## Aim of the task
Starting from the line that contains "Knowledge of laws, legal", reproduce each line exactly through the end of the material, and include no other lines.

╔══

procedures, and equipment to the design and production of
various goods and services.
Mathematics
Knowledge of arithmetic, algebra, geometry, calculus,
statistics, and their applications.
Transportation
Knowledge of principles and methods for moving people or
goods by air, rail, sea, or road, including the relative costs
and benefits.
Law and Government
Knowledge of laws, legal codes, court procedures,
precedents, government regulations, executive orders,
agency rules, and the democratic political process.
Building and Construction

╚══

## Output
Knowledge of laws, legal codes, court procedures,
precedents, government regulations, executive orders,
agency rules, and the democratic political process.
Building and Construction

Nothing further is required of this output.